Selling your business can unearth a treasure trove of emotions about your life’s work, your future, and your purpose in the world. Entrepreneurs are inherently driven. This allows them to single mindedly prioritize their business. This mental toughness is a key skill, but it can also conceal a number of psychological vulnerability that make selling your business difficult.

Are You Really Ready to Sell? 

Every business owner toys with thoughts of selling their business, especially when times get tough or as they approach retirement age. Some have clear goals. Others have vague visions of life on a winery or golf course.

But there’s a difference between having fantasies about a post-business life and being truly ready to sell. Have you thought about what you want from your retirement? Have you thought about how the sale of your business might affect your self-esteem?

These psychological factors are important, because if you’re not mentally prepared to sell your company, you may sabotage the sale without even knowing it.
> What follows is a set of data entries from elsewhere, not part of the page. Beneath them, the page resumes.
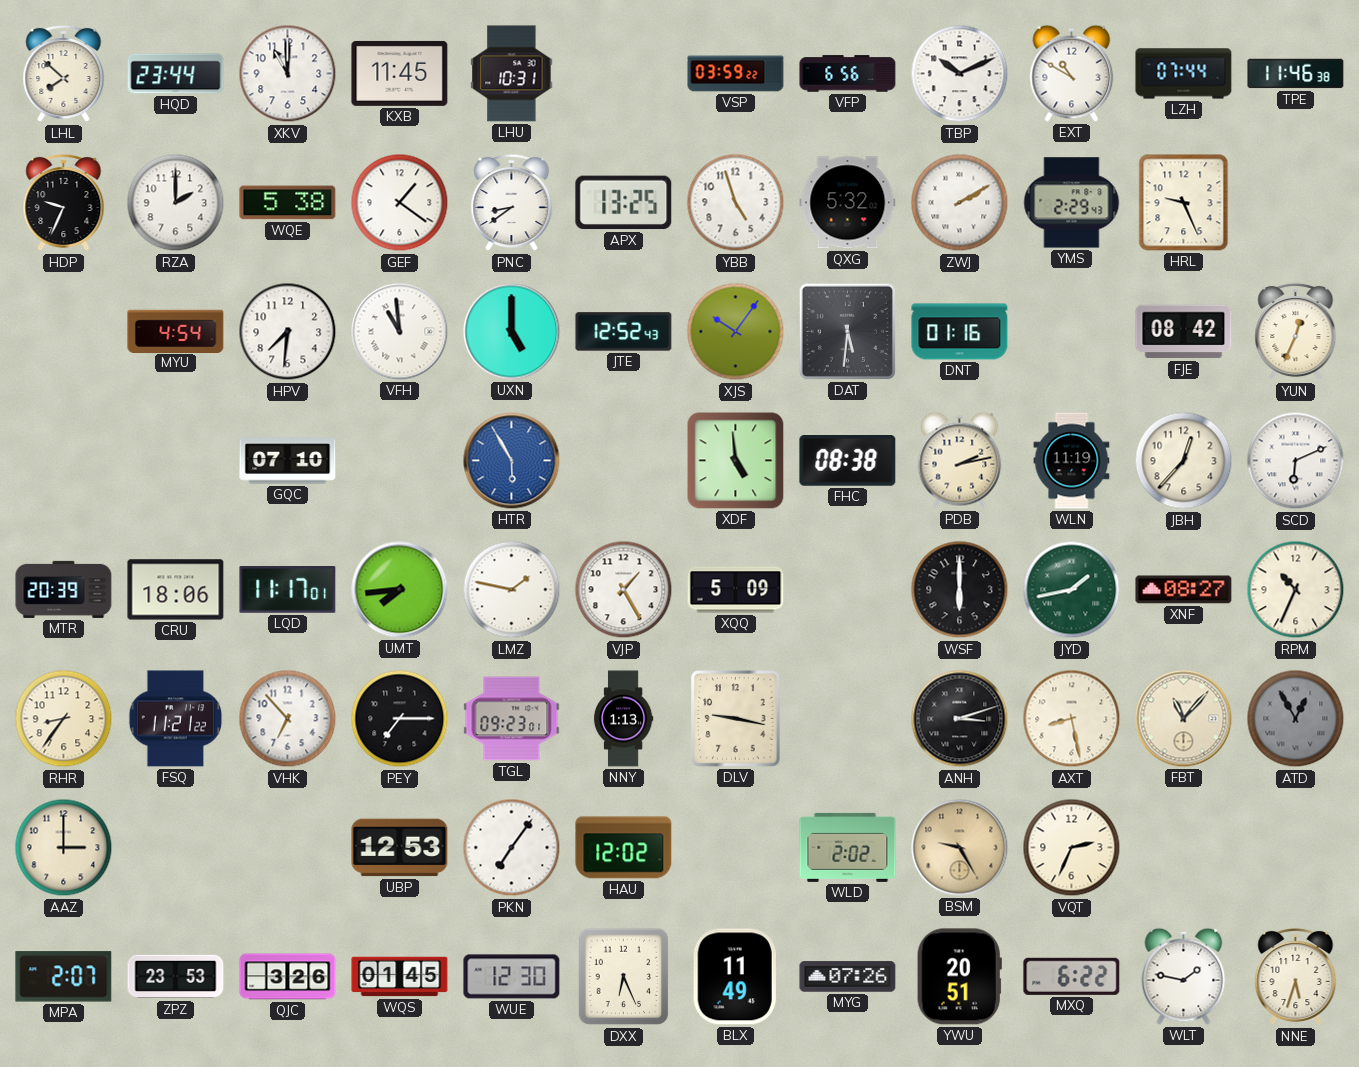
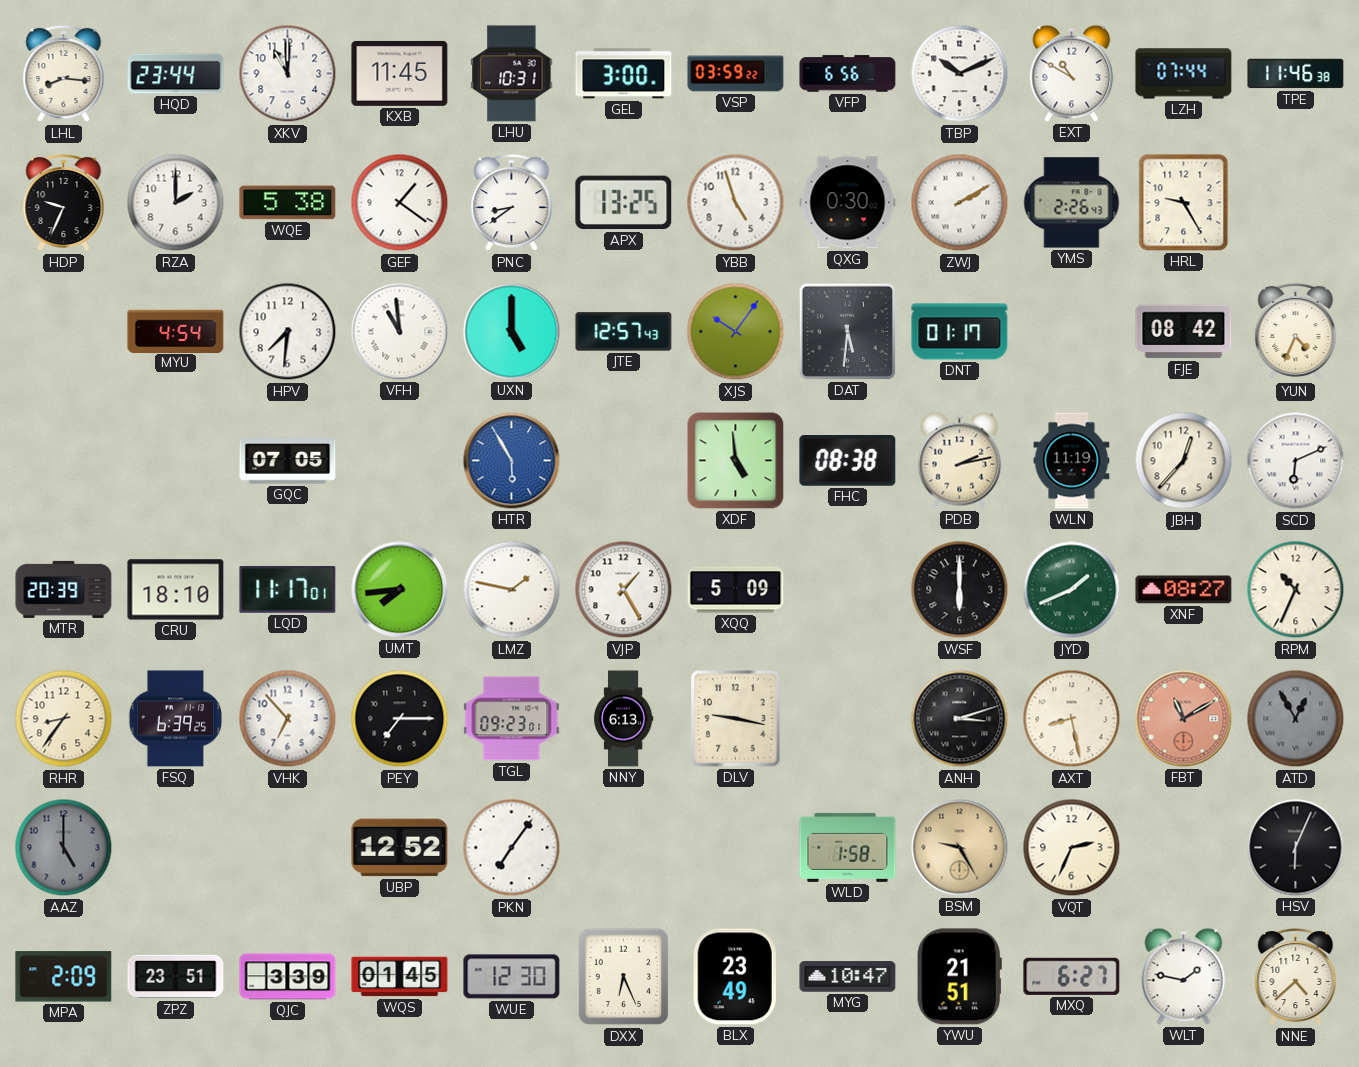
LHL: 7:52 -> 8:16
GEL: none -> 3:00
QXG: 5:32 -> 0:30
YMS: 2:29 -> 2:26
HRL: 9:26 -> 9:25
JTE: 12:52 -> 12:57
DNT: 01:16 -> 01:17
YUN: 12:34 -> 4:34
GQC: 07:10 -> 07:05
CRU: 18:06 -> 18:10
JYD: 1:43 -> 1:41
FSQ: 11:21 -> 6:39
NNY: 1:13 -> 6:13
FBT: 11:07 -> 11:10
FBT dial: cream -> salmon
AAZ: 3:00 -> 5:00
AAZ dial: cream -> grey
UBP: 12:53 -> 12:52
HAU: 12:02 -> none
WLD: 2:02 -> 1:58
HSV: none -> 6:04
MPA: 2:07 -> 2:09
ZPZ: 23:53 -> 23:51
QJC: 3:26 -> 3:39
BLX: 11:49 -> 23:49
MYG: 07:26 -> 10:47
YWU: 20:51 -> 21:51
MXQ: 6:22 -> 6:27
NNE: 5:33 -> 4:38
Are the Conditions Right for a Sale? 

External variables such as an unexpected offer sometimes get an owner’s gears turning about the possibility of a sale. Maybe your health is failing or you need more time with family. While these motivations are certainly reasonable, when you’re pushed into a sale by something beyond your control, you may make unwise decisions.

You need to know whether market conditions are favorable. You also need to understand your own internal conditions. Does selling now align with your values and goals? If not, is there a way to shape a sale that could align with your needs?

Entrepreneurs: Which Type Are You? 

We’ve all taken personality tests, but which type of entrepreneur are you? An honest assessment of your relationship with your business can help you determine whether you’re truly ready to sell:

  • Prepared owners sell when the market is right and they’re psychologically ready. They have an exit plan, and they can envision a future beyond business ownership.
  • Enmeshed owners feel trapped. They can’t imagine the business surviving without them, and can’t image themselves in any other role. Their business is who they are.
  • Unprepared owners have spent so much time working that they haven’t spent any time planning for the day when they no longer run the business.

Are you invested in your business, or owned by it? Is your business your lifestyle, or just one career move? The goal is to make your business work for you—not to make your business your sole identity and only hobby.

Preparation is all about finding ways to control the fruits of a lifetime’s worth of work. That can take some time. You may need a financial and business plan. You may also need to dig deeply into your own psychology. But doing both can mean a more lucrative sale and a brighter retirement. The investment in sale preparedness is an investment in your own future, as well as the future of your business.